Question

In: Economics

Suppose that every driver faces a 2% probability of an automobile accident every year.

4. Individual Problems 20-4

Suppose that every driver faces a 2% probability of an automobile accident every year. An accident will, on average, cost each driver $13,000. Suppose there are two types of individuals: those with $78,000.00 in the bank and those with $3,250.00 in the bank. Assume that individuals with $3,250.00 in the bank declare bankruptcy if they get in an accident. In bankruptcy, creditors receive only what individuals have in the bank. Assume that both types of individuals are only slightly risk averse.

In this scenario, the actuarially fair price of full insurance, in which all damages are paid by the insurance company, is......?

.

Assume that the price of insurance is set at the actuarially fair price.
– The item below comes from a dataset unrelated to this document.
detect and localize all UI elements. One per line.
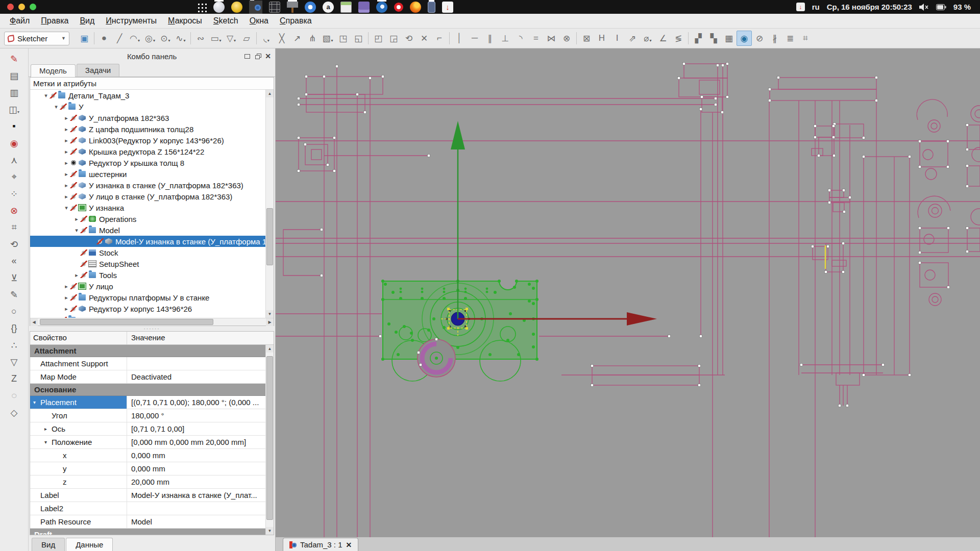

At this price, drivers with $78,000.00 in the bank likely (will/will not) buy insurance, and those with $3,250.00 in the bank likely (will/will not) buy insurance. (Hint: For each type of driver, compare the price of insurance to the expected cost without insurance.)

Suppose a state law has been passed forcing all individuals to purchase insurance at the actuarially fair price.

True or False: The law will affect only the behavior of drivers with $3,250.00 in the bank

Solutions

Expert Solution

Actuarilly fair price of insurance = ( Probability of accident ) x ( loss in case the accident occurs )

Actuarilly fair price of insurance = 0.02 x 13000

Actuarilly fair price of insurance = $ 260

Therefore, the actuarilly fair price that the insurance company charges will be $ 260.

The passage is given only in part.